La credibilità dei giornalisti risente del fenomeno delle fake news (tra le quali viaggiano anche molte truffe, soprattutto online)? Esistono ambiti di formazione specifica per i cronisti che si occupano di giustizia?

Troppe cose finiscono col giornalista coinvolto quando ha responsabilità e anche quando non ne ha. Va spiegato che le fake in massima parte non sono un prodotto del giornalismo professionale. L’operatore dell’informazione è chiamato, però, a moltiplicare l’attenzione nella validazione delle fonti e la cura nella verifica della notizia. Le bufale sono sempre esistite, ora a far paura è la velocità con cui il loro sviluppo è possibile.
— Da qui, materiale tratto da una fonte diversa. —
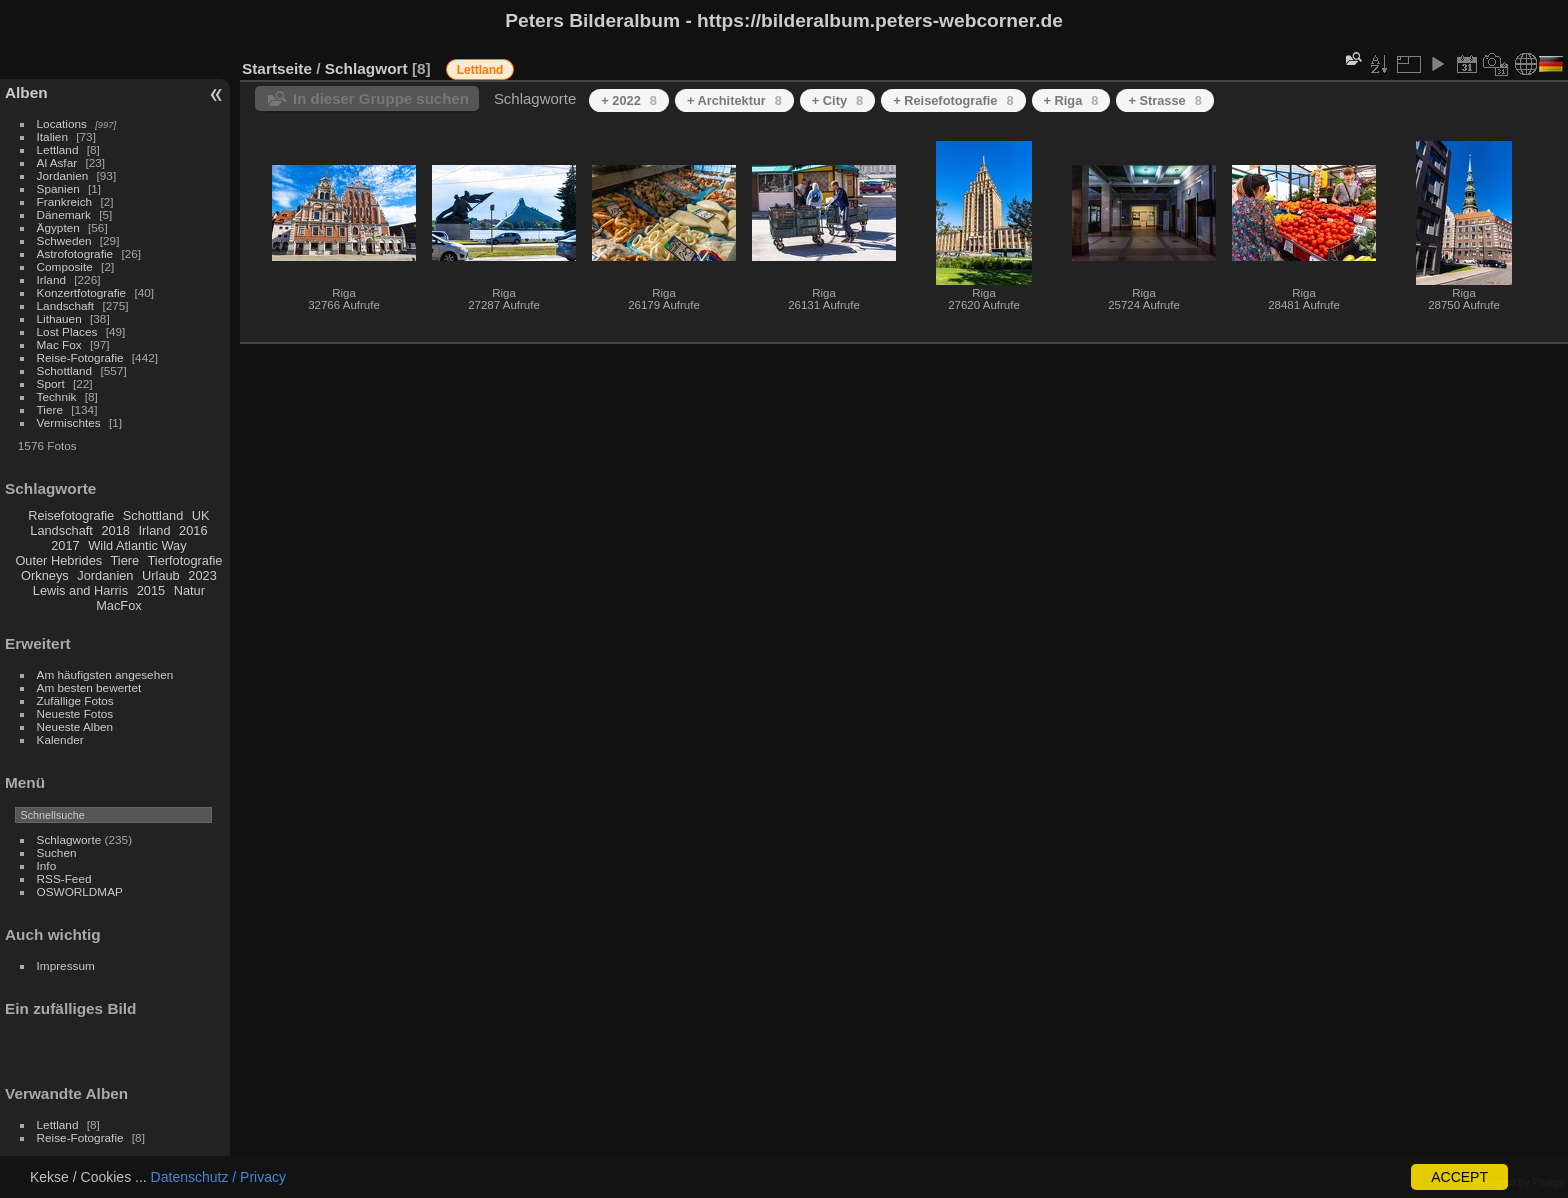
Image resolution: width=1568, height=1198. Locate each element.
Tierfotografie (185, 560)
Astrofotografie (75, 253)
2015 (151, 590)
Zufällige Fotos (75, 700)
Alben (26, 92)
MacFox (119, 605)
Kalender (60, 739)
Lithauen (59, 318)
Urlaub (161, 575)
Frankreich (65, 201)
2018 (115, 530)
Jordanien (63, 175)
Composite (65, 266)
Se le fake sono la malattia, i giornalisti devono essere col loro lavoro la medicina.

nella foto: il tavolo del confronto organizzato dall'Ucsi a Roma l'11 giugno all'Associazione Stampa Estera. Ci sono anche Carlo Verna e Vania De Luca, seduti accanto a Francesco Minisci, presidente dell'Associazione nazionale magistrati.